Am Grunde des Meeres lag sie - fast gänzlich durch feinen, weißen Sand verborgen und doch sichtbar für denjenigen, der ein feines Auge hatte.
Sie verbarg sich nur ungern vor den anderen, schwammen die doch schnell und zielstrebig durch den Wasserschleier, der so wenig verhüllt und dennoch sein Geheimnis nur dem enthüllte, der sich wagte, sich ihm zu nähern.
Hatte er denn ein Geheimnis?
Nein, sicher nicht nur eines - vielfältig waren seine Geheimnisse, so vielfältig wie seine Bewohner und sie war eine von ihnen.
Eine von vielen zu sein machte ihr nichts aus, nein vielmehr wünschte sie sich, gänzlich im Vielerlei des Meeres unterzugehen, um ja nicht aufzufallen. So war es ihr im Laufes des Jahres gelungen sich immer flacher an den Grund zu drücken und seine Form anzunehmen. So konnte sie in Ruhe da liegen, einfach nur daliegen und dem Treiben über ihr zusehen. Was machte es da schon aus, dass sie ihre Augen immer so weit drehen musste, dass sie schon fast auf einer Seite des Kopfes zusammen kamen - wen störte das - sie fand sich ohnehin nicht hübsch. Die Flecken auf ihrem etwas rauen Körper empfand sie wie Menschenkinder ihre Pickel in den Jahren des Heranwachsens, doch sie war beileibe nicht ausgewachsen und die Flecken blieben ihr erhalten.

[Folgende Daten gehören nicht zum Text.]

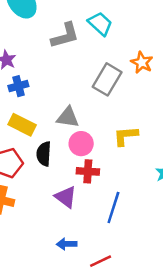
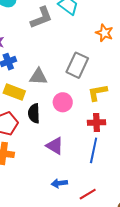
gray rectangle: (107, 79) -> (77, 65), moved
gray triangle: (68, 117) -> (38, 77), moved
red cross: (88, 171) -> (96, 123), moved

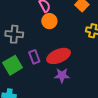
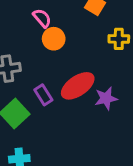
purple star: (62, 75) -> (106, 98), moved

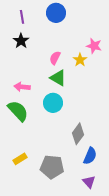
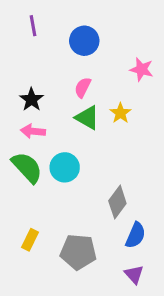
blue circle: (56, 13) -> (84, 41), moved
black star: (21, 41) -> (31, 100), moved
yellow star: (80, 60) -> (120, 113), moved
cyan circle: (53, 103) -> (65, 167), moved
yellow rectangle: (20, 159) -> (30, 240), turned -32

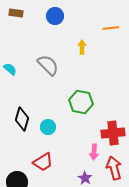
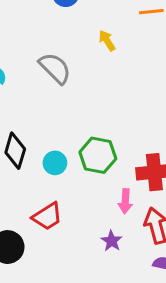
yellow arrow: (82, 47) -> (107, 41), turned -32
green hexagon: (81, 102) -> (98, 155), moved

Träge und verschämt wartete sie die meisten ihrer Tage bis zum Einbruch der Dunkelheit ab, bevor sie mit einer elegant schwingenden Bewegung ihren Körper aus dem Sand befreite und lautlos, einer sanften Welle gleich hinüberglitt zu der Höhle, in der sie die Nacht zubringen würde.
Wer hatte sie nur so verschreckt, dass sie sich ihrer außerordentlichen Schönheit und Eleganz nicht bewusst war?
Hoffentlich lag es nicht daran, dass ich als Kind immer den Kopf über ihr ins Wasser gestreckt und gerufen habe:" Flunder, Flunder, zeig mir Deinen Plunder!"
Vielleicht wenn ich ihr heute zurufe:" Flunder, zeig mir Dein Wunder!" - ja, vielleicht traut sie sich dann wieder sich in ihrer ganzen Schönheit zu zeigen - vielleicht.